On Tue, Apr 19, 2016 at 06:37:13PM +0100, James Morse wrote:
> Hi Marc, Takahiro,
> 
> On 19/04/16 17:03, Marc Zyngier wrote:
> > On 01/04/16 17:53, James Morse wrote:
> >> diff --git a/arch/arm/kvm/arm.c b/arch/arm/kvm/arm.c
> >> index b5384311dec4..962904a443be 100644
> >> --- a/arch/arm/kvm/arm.c
> >> +++ b/arch/arm/kvm/arm.c
> >> @@ -591,7 +587,13 @@ int kvm_arch_vcpu_ioctl_run(struct kvm_vcpu *vcpu, struct kvm_run *run)
> >>  		/*
> >>  		 * Re-check atomic conditions
> >>  		 */
> >> -		if (signal_pending(current)) {
> >> +		if (unlikely(!__this_cpu_read(kvm_arm_hardware_enabled))) {
> >> +			/* cpu has been torn down */
> >> +			ret = 0;
> >> +			run->exit_reason = KVM_EXIT_FAIL_ENTRY;
> >> +			run->fail_entry.hardware_entry_failure_reason
> >> +					= (u64)-ENOEXEC;
> > 
> > This hunk makes me feel a bit uneasy. Having to check something that
> > critical on the entry path is at least a bit weird. If we've reset EL2
> > already, it means that we must have forced an exit on the guest to do so.
> 
> (To save anyone else digging: the story comes from v12 of the kexec copy of this
> patch [0])
> 
> 
> > So why do we hand the control back to KVM (or anything else) once we've
> > nuked a CPU? I'd expect it to be put on some back-burner, never to
> > return in this lifetime...
> 
> This looks like the normal reboot code being called in the middle of a running
> system. Kexec calls kernel_restart_prepare(), which kicks each reboot notifier,
> one of which is kvm_reboot(), which calls:
> > on_each_cpu(hardware_disable_nolock, NULL, 1);
> 
> We have to give the CPU back as there may be other reboot notifiers, and kexec
> hasn't yet shuffled onto the boot cpu.

Right, and this kvm reboot notifier can be executed via IPI at any time
while interrupted is enabled, and so the check must be done between
local_irq_disable() and local_irq_enable().

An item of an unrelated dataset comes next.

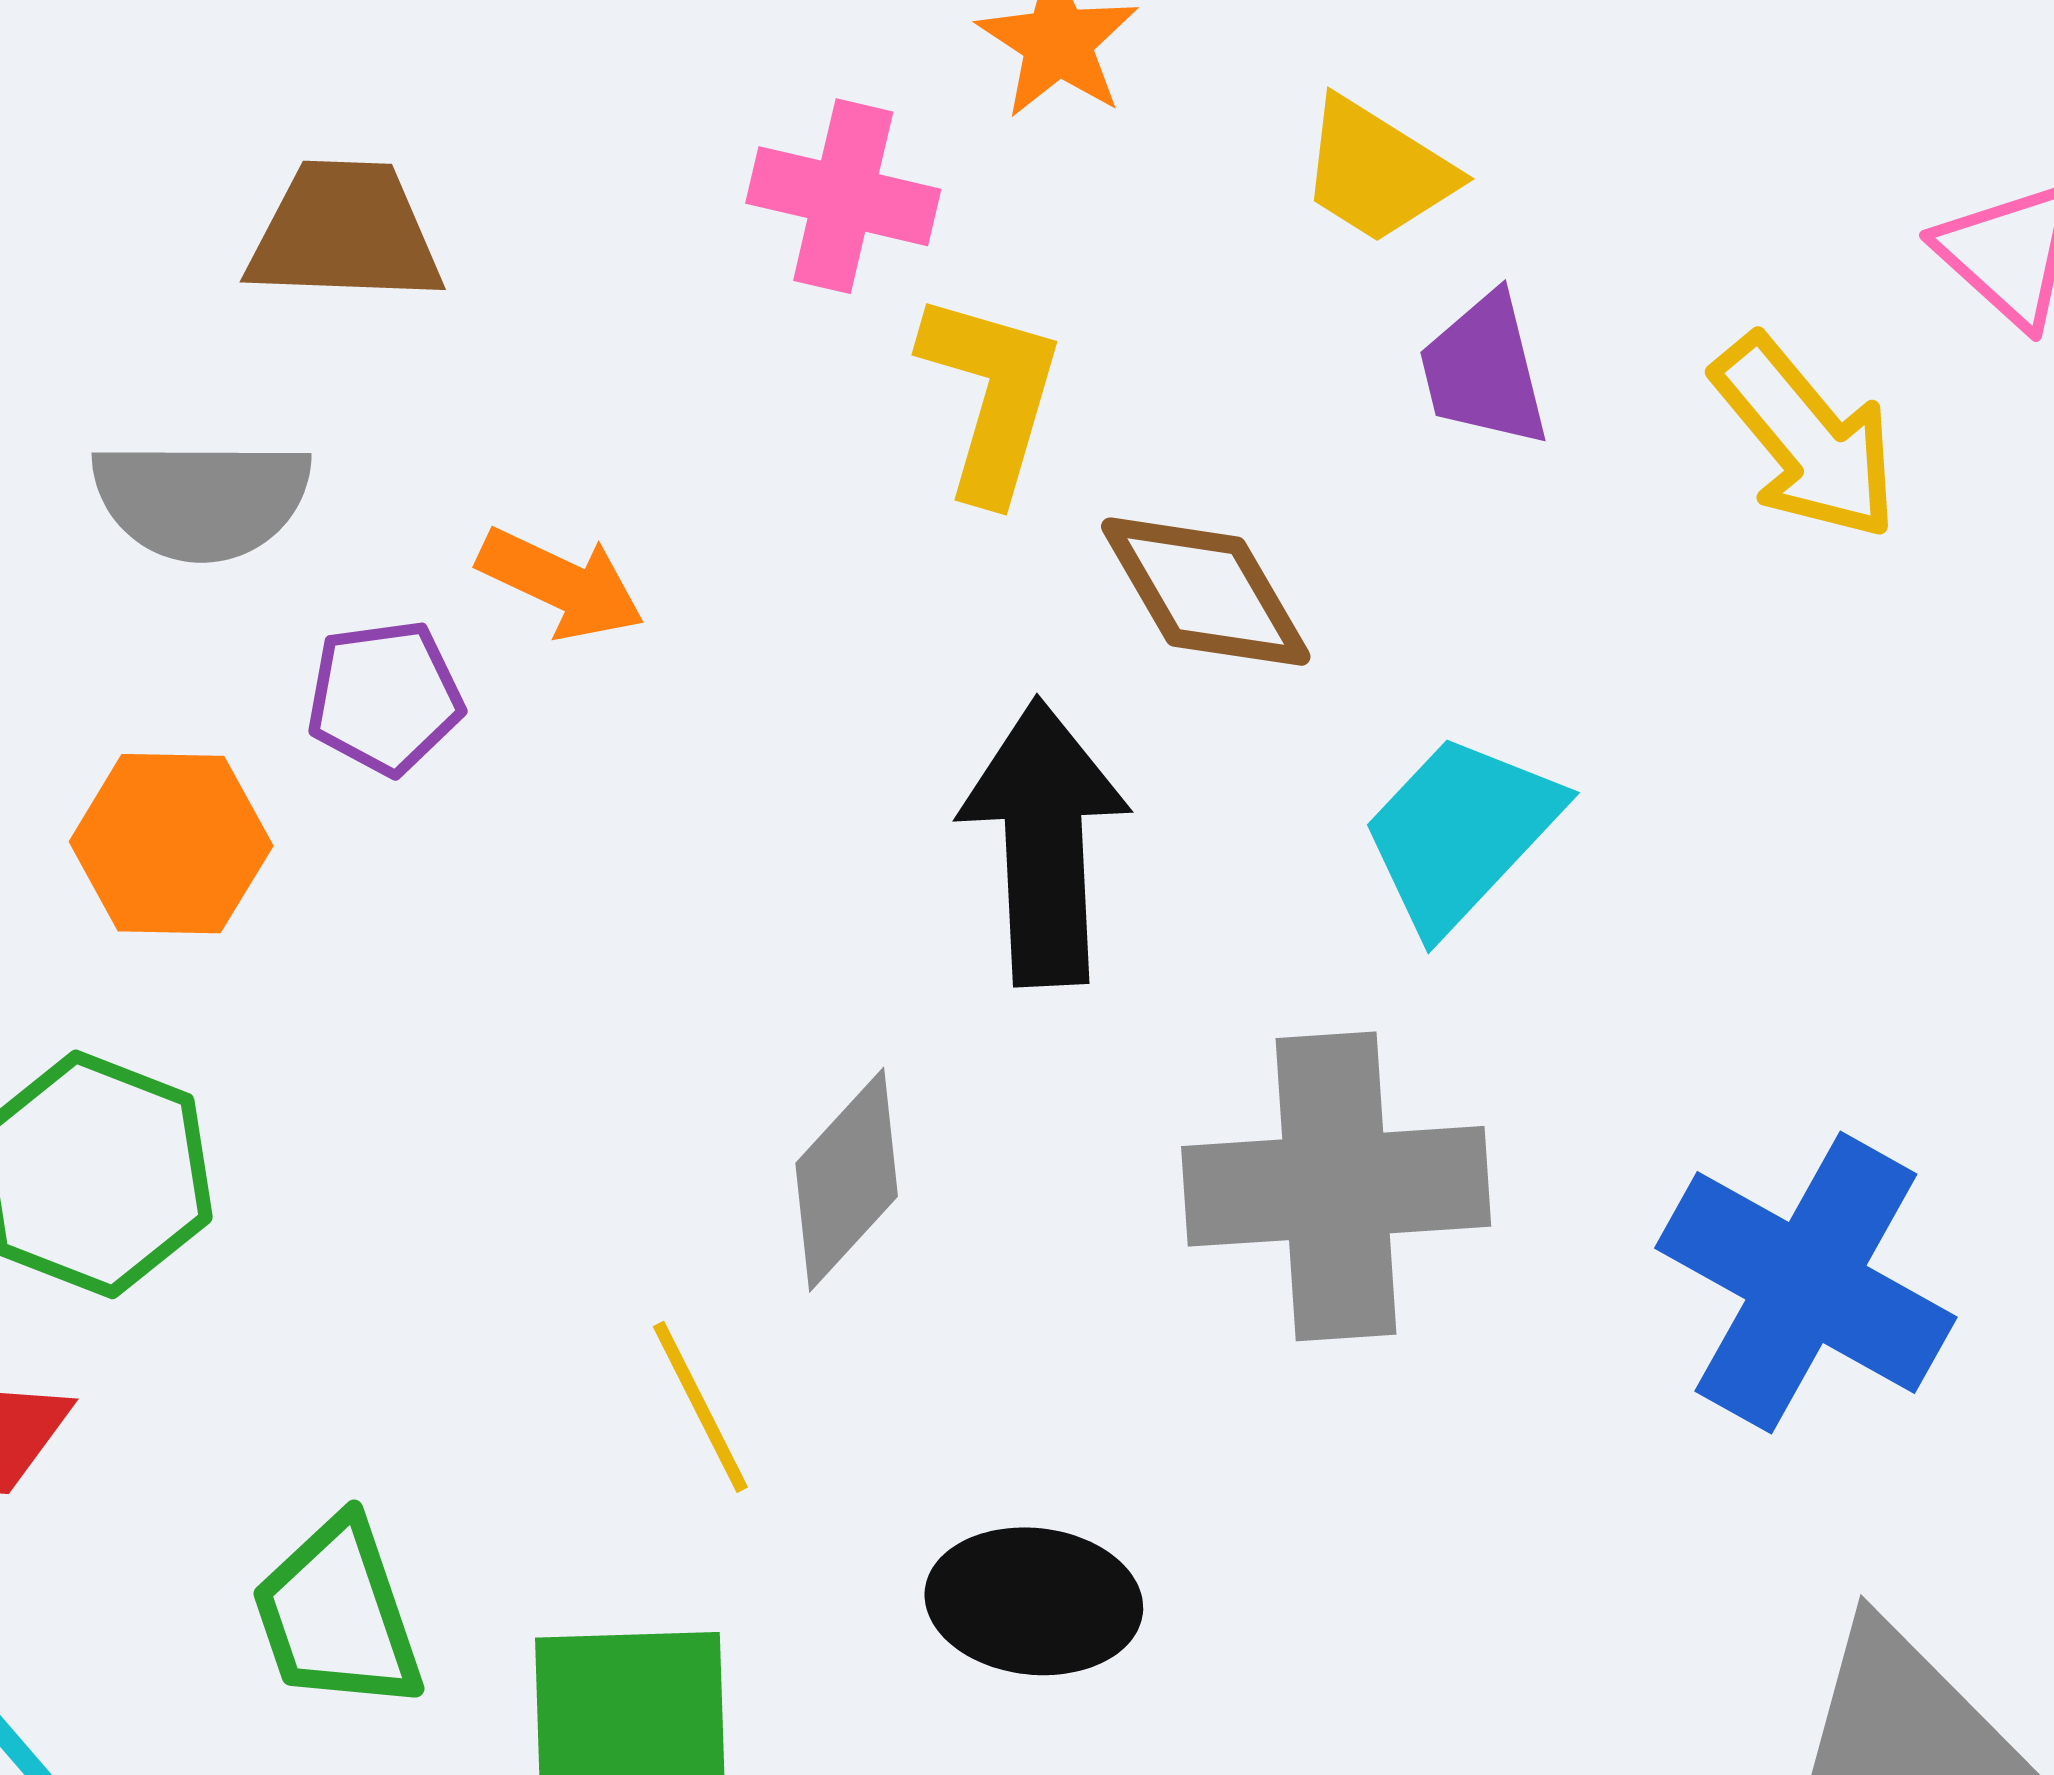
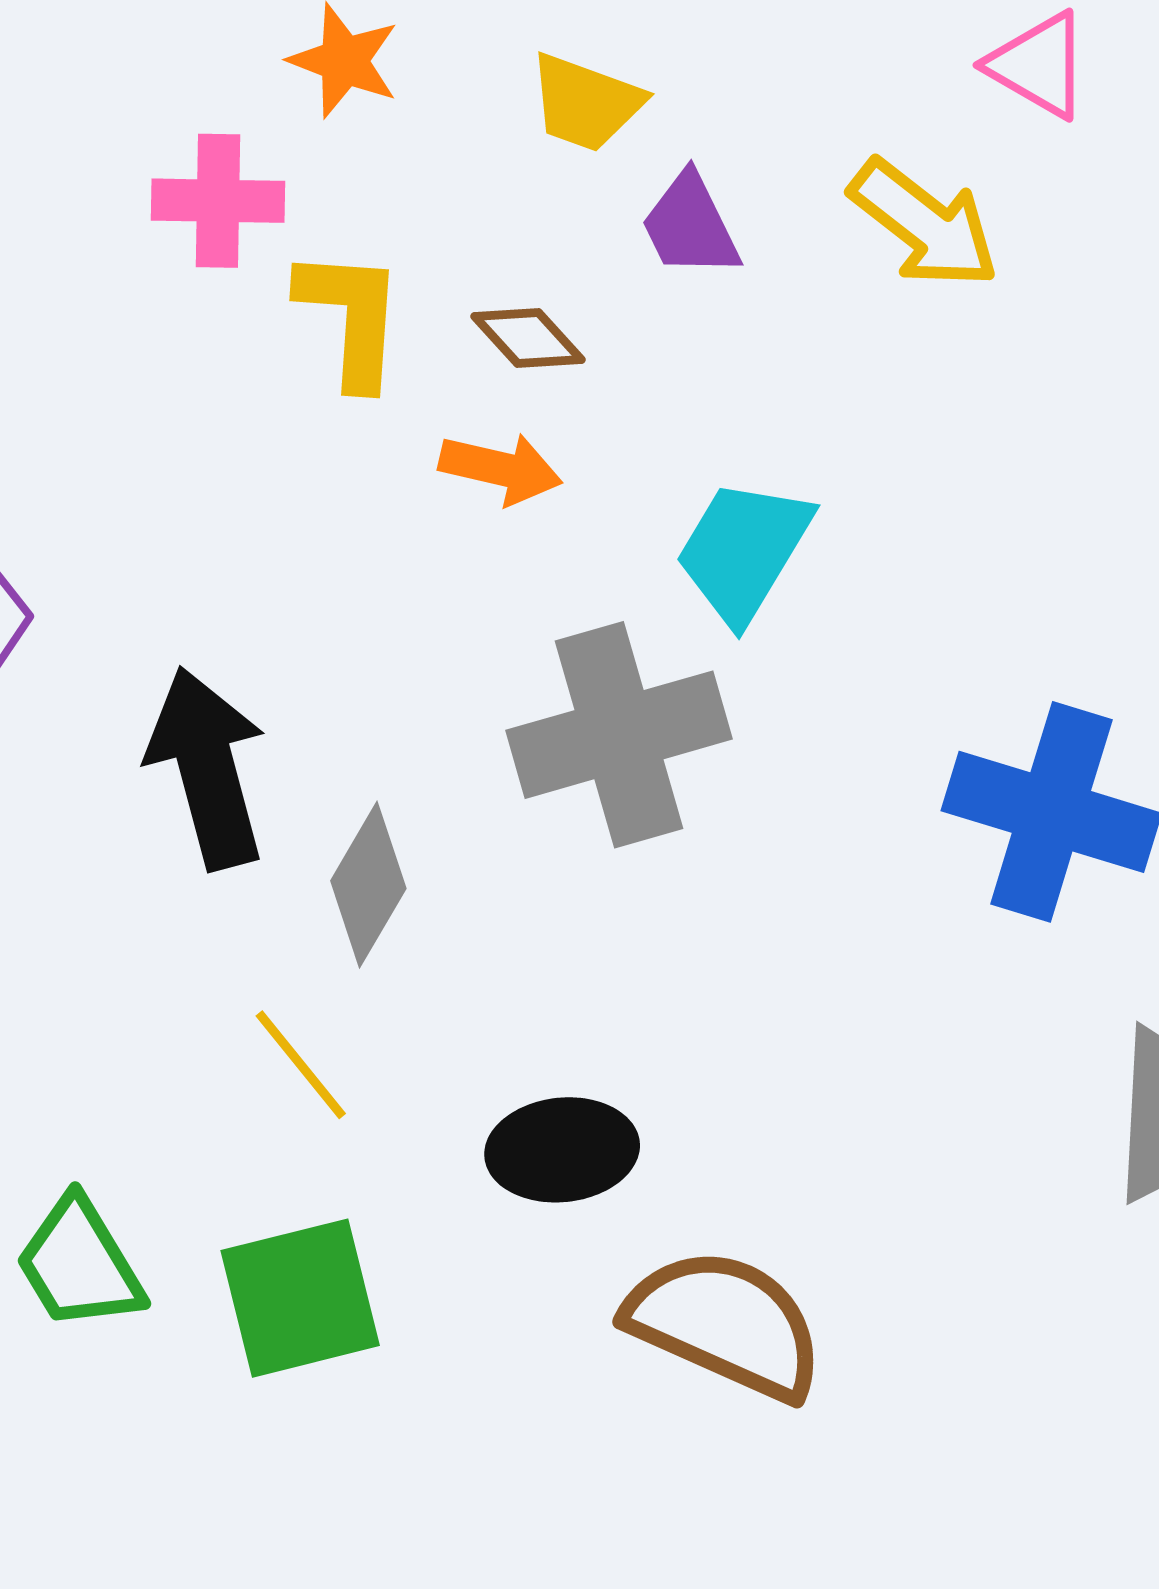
orange arrow: (561, 584) -> (501, 469), moved
brown diamond: (1206, 592) -> (528, 338), moved, size x0.7
black arrow: (1044, 842) -> (207, 768), moved
gray cross: (1336, 1186) -> (619, 735), moved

> How about moving this check into handle_exit()[1]?
> Currently this sees ARM_EXCEPTION_IRQ, and tries to re-enter the guest, we can
> test for kvm_rebooting, which is set by kvm's reboot notifier .... but this
> would still break if another vcpu wakes from cond_resched() and sprints towards
> __kvm_vcpu_run(). Can we move cond_resched() to immediately before handle_exit()?

I don't think that it would break as reboot process is *one-directional*,
and any cpu should be torn down sooner or later.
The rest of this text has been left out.